YAZARLAR
Bir Anıt, Bir Vicdan: Srebrenitsa’dan Gazze’ye İnsanlığın İmtihanı

Viyana’da Srebrenitsa katliamının anısına Birleşmiş Milletler Meydanı’na “Srebrenitsa Çiçeği” adlı bir anıt inşa edilmesi planlanıyor. Avusturya’daki Bosna-Hersek dernekleri tarafından başlatılan bu anlamlı girişim, 1995’te Avrupa’nın orta yerinde işlenen bir soykırımın, Srebrenitsa’nın unutulmaması için yükselecek. Anıtta yer alacak on bir beyaz sütun ve çiçek kubbesi, 11 Temmuz 1995’i, yani Bosnalı Müslümanların topluca katledildiği o kara günü temsil edecek şekilde bir tasarım düşünülmüş. Beyaz yapraklar masumiyeti, yeşil kalp ise adalet umudunu simgeliyor. Bir anıt aslında sadece geçmişi hatırlatmaz; geleceğe verdiğimiz sözü de temsil eder. “Bir daha asla” diyenlerin, bu sözün arkasında durup durmadığını da sınar.
Bugün, 30 yıl sonra bu anıt yapılırken aklıma düşen sorular: Aynı şeyler şimdi başka bir coğrafyada, Gazze’de yaşanırken biz neler yapıyoruz? Srebrenitsa’dan ne kadar ders aldık?…

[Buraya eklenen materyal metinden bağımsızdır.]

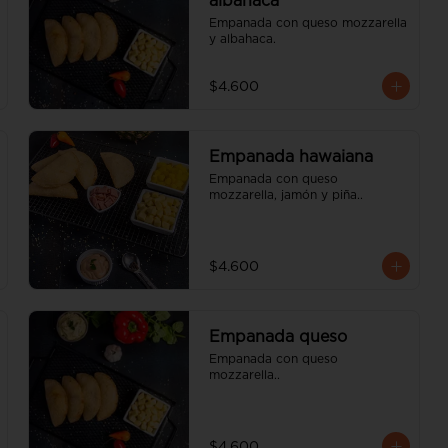
albahaca
Empanada con queso mozzarella 
y albahaca.
$4.600
Empanada hawaiana
Empanada con queso 
mozzarella, jamón y piña..
$4.600
Empanada queso
Empanada con queso 
mozzarella..
$4.600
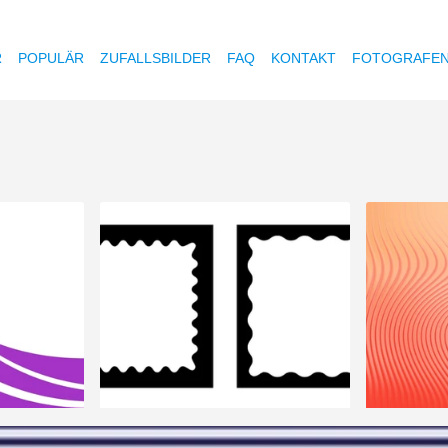
R
POPULÄR
ZUFALLSBILDER
FAQ
KONTAKT
FOTOGRAFE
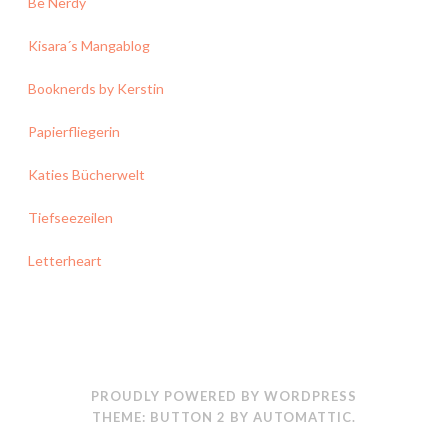
Be Nerdy
Kisara´s Mangablog
Booknerds by Kerstin
Papierfliegerin
Katies Bücherwelt
Tiefseezeilen
Letterheart
PROUDLY POWERED BY WORDPRESS
THEME: BUTTON 2 BY
AUTOMATTIC
.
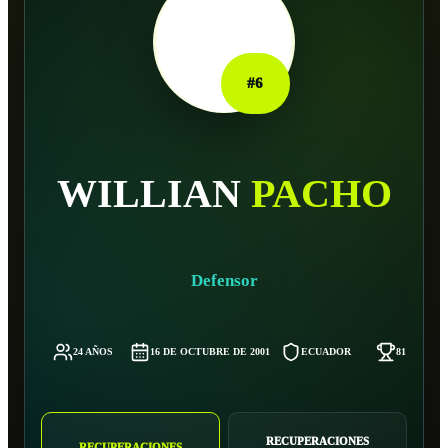
#
6
WILLIAN
PACHO
Defensor
24 AÑOS
16 DE OCTUBRE DE 2001
ECUADOR
81 KG
RECUPERACIONES
RECUPERACIONES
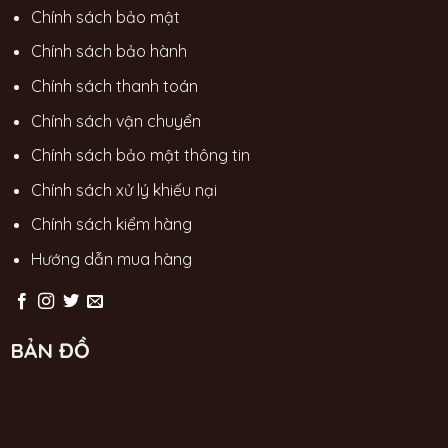
Chính sách bảo mật
Chính sách bảo hành
Chính sách thanh toán
Chính sách vận chuyển
Chính sách bảo mật thông tin
Chính sách xử lý khiếu nại
Chính sách kiểm hàng
Hướng dẫn mua hàng
BẢN ĐỒ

Gazze’de aylarca süren abluka, bombardıman ve sistematik yok etme politikaları artık bebek ölümlerine, açlık krizine ve toplu sivil katliamlarına dönüşmüş durumda. Tıpkı Srebrenitsa gibi, dünyanın gözü önünde, hatta bu sefer sosyal medya sayesinde çok daha hızlı ve açık bir şekilde yaşananlara tanıklık ediyoruz, bir halk adım adım yok ediliyor. Srebrenitsa’da mavi bereli askerler koruyamadı Bosnalıları; bugün insanlık olarak Gazze’yi koruyamıyoruz. Tıpki 30 yıl öncesi gibi yine aynı sessizlik, aynı çaresizlik ve belki de kimilerince aynı umursamazlık hâkim.
Anıtlar elbette önemlidir. Ama asıl olan, o anıtları yapmaya gerek kalmadan insanlığı kurtarmaktır. Srebrenitsa’nın anısını yaşatmak elbette bir görevdir. Ancak asıl görev, 30 yıl sonra Gazze için benzer anıtlar dikmek zorunda kalmamak için bugün harekete geçmektir. Mazlumun kimliği, dini, dili olmaz. İnsanlık vicdanı da seçici davranamaz.
Gazze için konuşmak, yazmak, harekete geçmek bugün hepimizin sorumluluğudur. Desmond Tutu der ki, “Eğer adaletsizlik karşısında tarafsız kalırsan, zalimin tarafını seçmiş olursun.” Bugün Gazze’de olup bitenler insan aklının ve vicdanının kabul edebileceği bir durum değildir. Bugün konuya tarafsız kalmak suça göz yummaktır. Unutmayalım: Sessizlik, suç ortaklığıdır. Srebrenitsa’yı unutmayacağız. Ama bir daha yaşanmasın diye bugün Gazze için ses çıkarmadıkça, o unutmama sözü yarım kalır.
Artık sadece konuşmak, açıklama yapmak ya da “endişeliyiz” demek yetmiyor. Bugün yemek yardımı kuyruklarında insanlar öldürülüyorsa çocuklar yanarak can veriyorsa sözün bittiği yerdeyizdir. İnsanlık olarak kalıcı ve somut yaptırımlara ihtiyaç var. Uluslararası hukuk, evrensel değerler ve insan hakları adına Gazze’deki zulme karşı kararlı adımlar atılmak zorunda. Ekonomik, diplomatik ve siyasi baskılar; silah satışlarının acilen durdurulması, faillerin yargılanması gibi adımlar ertelenemez. Eğer bu zulmün bir parçası olmak istemiyorsak, sadece vicdani değil, aynı zamanda hukuki ve siyasi sorumluluğumuzu da yerine getirmeliyiz. Aksi hâlde inşa ettiğimiz her anıt, aynı zamanda ihmallerimizin, suskunluklarımızın da taşını taşıyacaktır ve her biri insanlığımızın utanç anıtları olacaktır.